Are there C++ equivalents for the Protocol Buffers delimited I/O functions in Java?

I'm trying to read / write multiple Protocol Buffers messages from files, in both C++ and Java. Google suggests writing length prefixes before the messages, but there's no way to do that by default (that I could see).

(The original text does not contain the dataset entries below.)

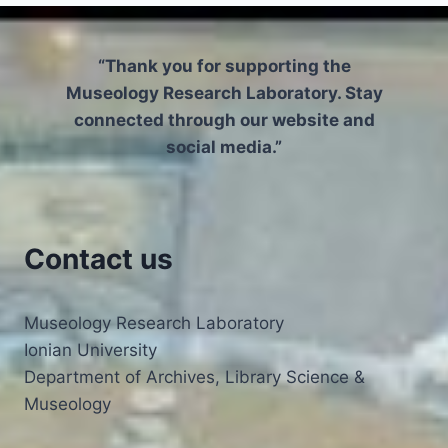
“Thank you for supporting the
Museology Research Laboratory. Stay
connected through our website and
social media.”
Contact us
Museology Research Laboratory
Ionian University
Department of Archives, Library Science &
Museology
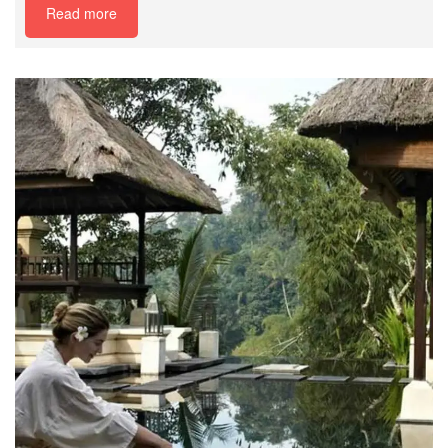
Read more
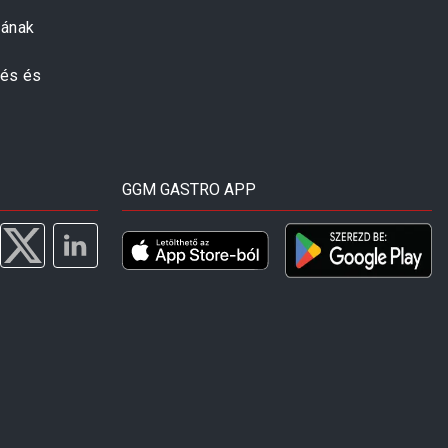
zának
zés és
GGM GASTRO APP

However, the Java API in version 2.1.0 received a set of "Delimited" I/O functions which apparently do that job:

parseDelimitedFrom
mergeDelimitedFrom
writeDelimitedTo

Are there C++ equivalents? And if not, what's the wire format for the size prefixes the Java API attaches, so I can parse those messages in C++?


Update:

These now exist in google/protobuf/util/delimited_message_util.h as of v3.3.0.


Solution 1:

I'm a bit late to the party here, but the below implementations include some optimizations missing from the other answers and will not fail after 64MB of input (though it still enforces the 64MB limit on each individual message, just not on the whole stream).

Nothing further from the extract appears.